● **WHAT YOU SHOULD DO**
Set the pictures aside and return each record below precisely as written.

§ §

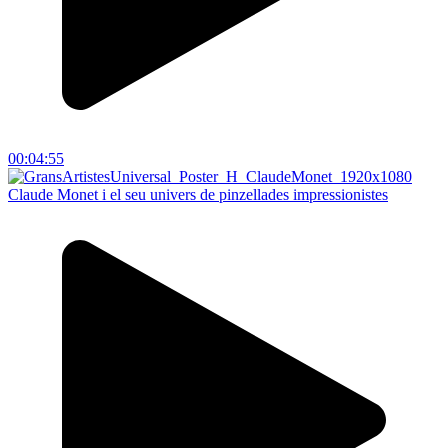
00:04:55
Claude Monet i el seu univers de pinzellades impressionistes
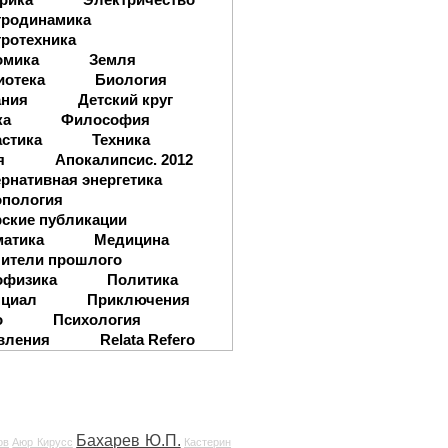
тродинамика
ротехника
омика
Земля
иотека
Биология
ания
Детский круг
ка
Философия
стика
Техника
я
Апокалипсис. 2012
рнативная энергетика
опология
ские публикации
матика
Медицина
ители прошлого
офизика
Политика
нциал
Приключения
о
Психология
вления
Relata Refero
Бахарев Ю.П.
ов
Аюр Кирусс
Кастерин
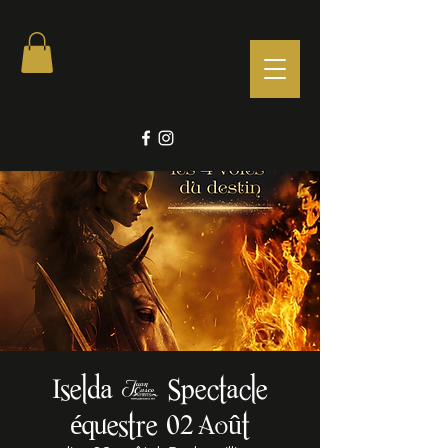
Iselda - Spectacle
équestre 02 Août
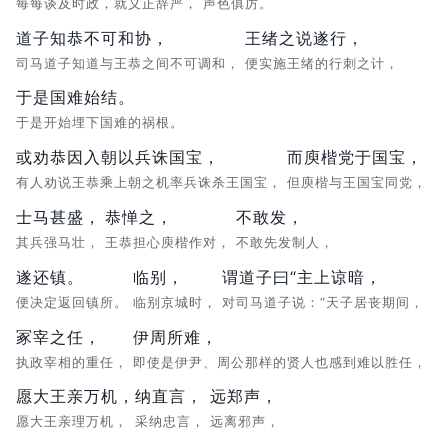
每每谈及时政，就义正辞严，
声色俱厉。
道子知恭不可和协，
王绪之说遂行，
司马道子知道与王恭之间不可调和，
便实施王绪的行刺之计，
于是国难始结。
于是开始埋下国难的祸根。
或劝恭因入朝以兵诛国宝，
而庾楷党于国宝，
有人劝说王恭乘上朝之机率兵诛杀王国宝，
但庾楷与王国宝同党，
士马甚盛，
恭惮之，
不敢发，
其兵强马壮，
王恭担心庾楷作对，
不敢先发制人，
遂还镇。
临别，
谓道子曰“主上谅暗，
便决定返回镇所。
临别京城时，
对司马道子说：“天子居丧期间，
冢宰之任，
伊周所难，
执政宰相的重任，
即使是伊尹、周公那样的贤人也感到难以胜任，
愿大王亲万机，
纳直言，
远郑声，
愿大王亲理万机，
采纳忠言，
远离邪声，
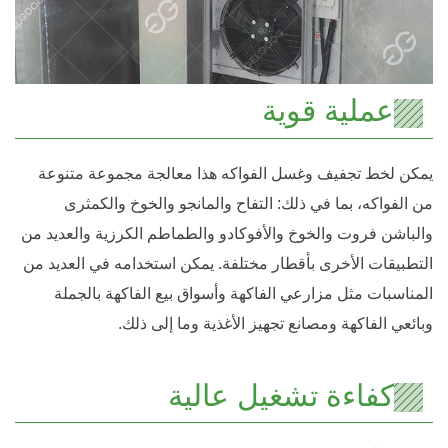
عملية قوية
يمكن لخط تجفيف وغسل الفواكه هذا معالجة مجموعة متنوعة
من الفواكه، بما في ذلك: التفاح والمانجو والخوخ والكمثرى
والباشن فروت والخوخ والأفوكادو والطماطم الكرزية والعديد من
التطبيقات الأخرى بأقطار مختلفة. يمكن استخدامه في العديد من
المناسبات مثل مزارعي الفاكهة وأسواق بيع الفاكهة بالجملة
وبائعي الفاكهة ومصانع تجهيز الأغذية وما إلى ذلك.
كفاءة تشغيل عالية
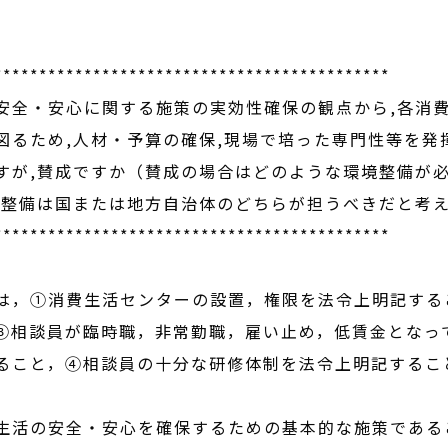
********************************************
全・安心に関する施策の実効性確保の観点から,各消
図るため,人材・予算の確保,現場で培った専門性等を発
すが,賛成ですか（賛成の場合はどのような環境整備が
境整備は国または地方自治体のどちらが担うべきだと考
********************************************
，①消費生活センターの設置，権限を法令上明記する
③相談員が臨時職，非常勤職，雇い止め，低賃金となっ
ること，④相談員の十分な研修体制を法令上明記するこ
活の安全・安心を確保するための基本的な施策である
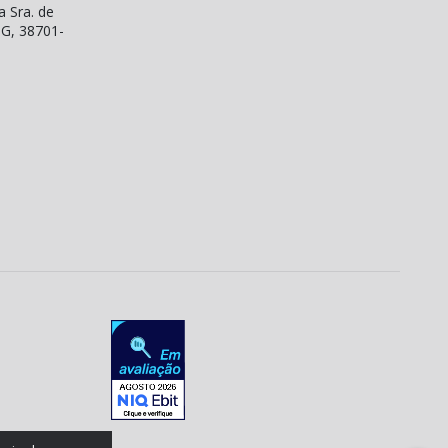
a Sra. de
MG, 38701-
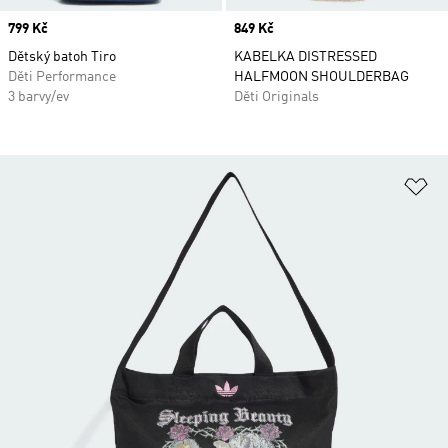
Price
799 Kč
Price
849 Kč
Dětský batoh Tiro
KABELKA DISTRESSED
Děti Performance
HALFMOON SHOULDERBAG
3 barvy/ev
Děti Originals
Př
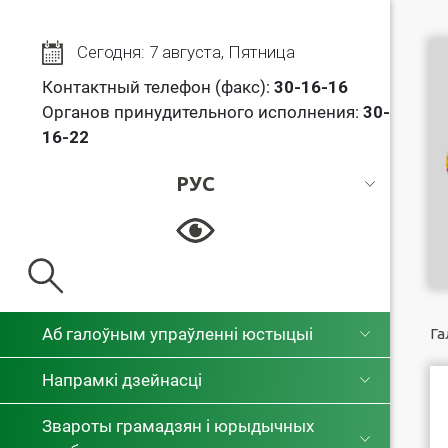
Сегодня: 7 августа, Пятница
Контактный телефон (факс):
30
-16-16
Органов принудительного исполнения:
30-
16-22
РУС
РУС
БЕЛ
Аб галоўным упраўленні юстыцыі
Га
Напрамкі дзейнасці
Звароты грамадзян і юрыдычных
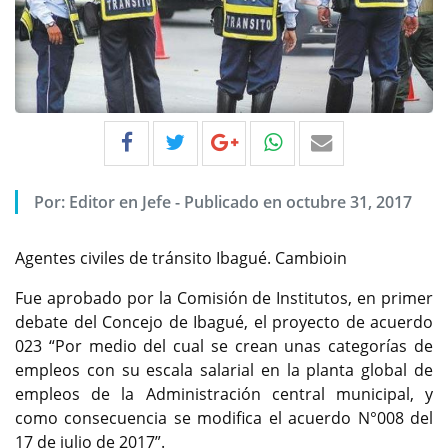
Por:
Editor en Jefe
-
Publicado en octubre 31, 2017
Agentes civiles de tránsito Ibagué. Cambioin
Fue aprobado por la Comisión de Institutos, en primer
debate del Concejo de Ibagué, el proyecto de acuerdo
023 “Por medio del cual se crean unas categorías de
empleos con su escala salarial en la planta global de
empleos de la Administración central municipal, y
como consecuencia se modifica el acuerdo N°008 del
17 de julio de 2017”.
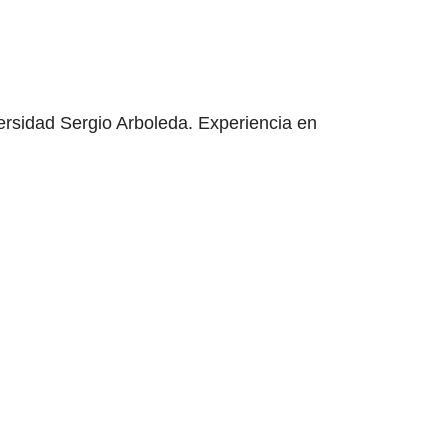
ersidad Sergio Arboleda. Experiencia en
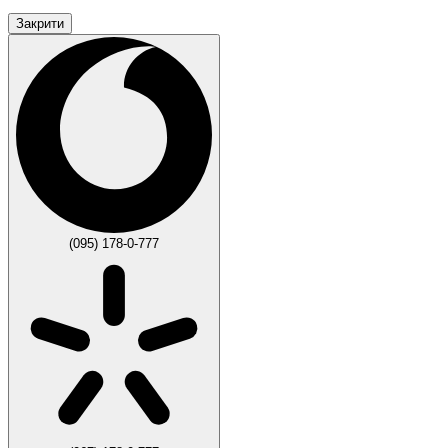
Закрити
(095) 178-0-777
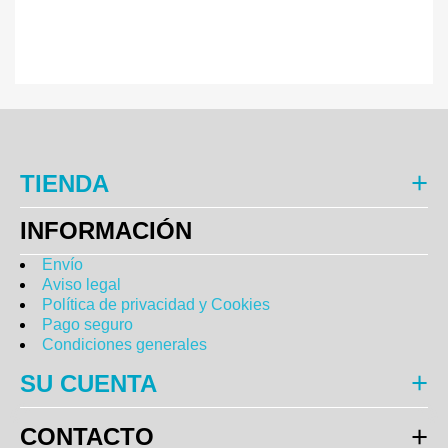
TIENDA
INFORMACIÓN
Envío
Aviso legal
Política de privacidad y Cookies
Pago seguro
Condiciones generales
SU CUENTA
CONTACTO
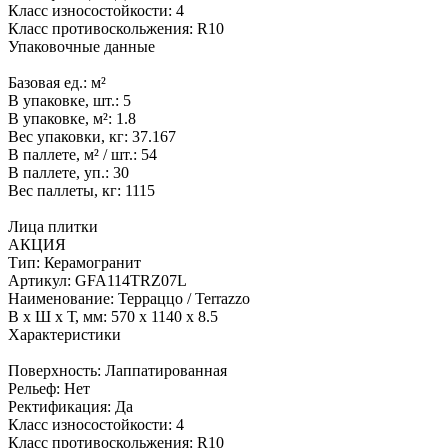
Класс износостойкости:
4
Класс противоскольжения:
R10
Упаковочные данные
Базовая ед.:
м²
В упаковке, шт.:
5
В упаковке, м²:
1.8
Вес упаковки, кг:
37.167
В паллете, м² / шт.:
54
В паллете, уп.:
30
Вес паллеты, кг:
1115
Лица плитки
АКЦИЯ
Тип:
Керамогранит
Артикул:
GFA114TRZ07L
Наименование:
Терраццо / Terrazzo
В x Ш x Т, мм:
570 x 1140 x 8.5
Характеристики
Поверхность:
Лаппатированная
Рельеф:
Нет
Ректификация:
Да
Класс износостойкости:
4
Класс противоскольжения:
R10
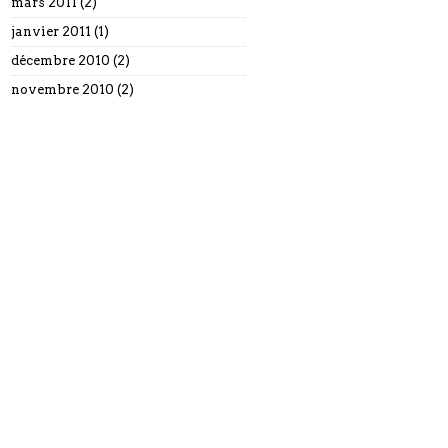
mars 2011
(2)
janvier 2011
(1)
décembre 2010
(2)
novembre 2010
(2)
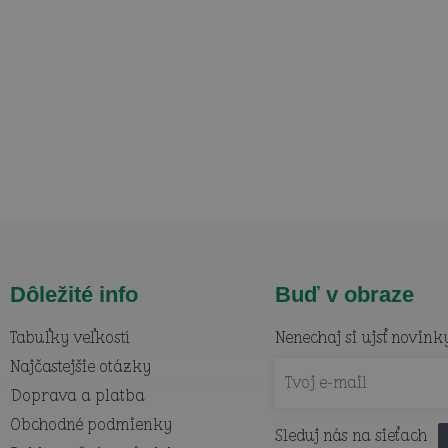
Dôležité info
Buď v obraze
Tabuľky veľkostí
Nenechaj si ujsť novink
Najčastejšie otázky
Doprava a platba
Obchodné podmienky
Sleduj nás na sieťach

§ §

● **RESULT FOR THIS TASK**
00:04:55
Claude Monet i el seu univers de pinzellades impressionistes
тродинамика
ротехника
омика
Земля
иотека
Биология
ания
Детский круг
ка
Философия
стика
Техника
я
Апокалипсис. 2012
рнативная энергетика
опология
ские публикации
матика
Медицина
ители прошлого
офизика
Политика
нциал
Приключения
о
Психология
вления
Relata Refero
Бахарев Ю.П.
ов
Аюр Кирусс
Кастерин
Iselda - Spectacle
équestre 02 Août
每每谈及时政，就义正辞严，
声色俱厉。
道子知恭不可和协，
王绪之说遂行，
司马道子知道与王恭之间不可调和，
便实施王绪的行刺之计，
于是国难始结。
于是开始埋下国难的祸根。
或劝恭因入朝以兵诛国宝，
而庾楷党于国宝，
有人劝说王恭乘上朝之机率兵诛杀王国宝，
但庾楷与王国宝同党，
士马甚盛，
恭惮之，
不敢发，
其兵强马壮，
王恭担心庾楷作对，
不敢先发制人，
遂还镇。
临别，
谓道子曰“主上谅暗，
便决定返回镇所。
临别京城时，
对司马道子说：“天子居丧期间，
冢宰之任，
伊周所难，
执政宰相的重任，
即使是伊尹、周公那样的贤人也感到难以胜任，
愿大王亲万机，
纳直言，
远郑声，
愿大王亲理万机，
采纳忠言，
远离邪声，
عملية قوية
يمكن لخط تجفيف وغسل الفواكه هذا معالجة مجموعة متنوعة
من الفواكه، بما في ذلك: التفاح والمانجو والخوخ والكمثرى
والباشن فروت والخوخ والأفوكادو والطماطم الكرزية والعديد من
التطبيقات الأخرى بأقطار مختلفة. يمكن استخدامه في العديد من
المناسبات مثل مزارعي الفاكهة وأسواق بيع الفاكهة بالجملة
وبائعي الفاكهة ومصانع تجهيز الأغذية وما إلى ذلك.
كفاءة تشغيل عالية
********************************************
全・安心に関する施策の実効性確保の観点から,各消
図るため,人材・予算の確保,現場で培った専門性等を発
すが,賛成ですか（賛成の場合はどのような環境整備が
境整備は国または地方自治体のどちらが担うべきだと考
********************************************
，①消費生活センターの設置，権限を法令上明記する
③相談員が臨時職，非常勤職，雇い止め，低賃金となっ
ること，④相談員の十分な研修体制を法令上明記するこ
活の安全・安心を確保するための基本的な施策である
a Sra. de
MG, 38701-
Price
799 Kč
Price
849 Kč
Dětský batoh Tiro
KABELKA DISTRESSED
Děti Performance
HALFMOON SHOULDERBAG
3 barvy/ev
Děti Originals
Př
Сегодня: 7 августа, Пятница
Контактный телефон (факс):
30
-16-16
Органов принудительного исполнения:
30-
16-22
РУС
РУС
БЕЛ
Аб галоўным упраўленні юстыцыі
Га
Напрамкі дзейнасці
Звароты грамадзян і юрыдычных
Por:
Editor en Jefe
-
Publicado en octubre 31, 2017
Agentes civiles de tránsito Ibagué. Cambioin
Fue aprobado por la Comisión de Institutos, en primer
debate del Concejo de Ibagué, el proyecto de acuerdo
023 “Por medio del cual se crean unas categorías de
empleos con su escala salarial en la planta global de
empleos de la Administración central municipal, y
como consecuencia se modifica el acuerdo N°008 del
17 de julio de 2017”.
ersidad Sergio Arboleda. Experiencia en
Закрити
(095) 178-0-777
TIENDA
INFORMACIÓN
Envío
Aviso legal
Política de privacidad y Cookies
Pago seguro
Condiciones generales
SU CUENTA
CONTACTO
Класс износостойкости:
4
Класс противоскольжения:
R10
Упаковочные данные
Базовая ед.:
м²
В упаковке, шт.:
5
В упаковке, м²:
1.8
Вес упаковки, кг:
37.167
В паллете, м² / шт.:
54
В паллете, уп.:
30
Вес паллеты, кг:
1115
Лица плитки
АКЦИЯ
Тип:
Керамогранит
Артикул:
GFA114TRZ07L
Наименование:
Терраццо / Terrazzo
В x Ш x Т, мм:
570 x 1140 x 8.5
Характеристики
Поверхность:
Лаппатированная
Рельеф:
Нет
Ректификация:
Да
Класс износостойкости:
4
Класс противоскольжения:
R10
mars 2011
(2)
janvier 2011
(1)
décembre 2010
(2)
novembre 2010
(2)
Dôležité info
Buď v obraze
Tabuľky veľkostí
Nenechaj si ujsť novink
Najčastejšie otázky
Doprava a platba
Obchodné podmienky
Sleduj nás na sieťach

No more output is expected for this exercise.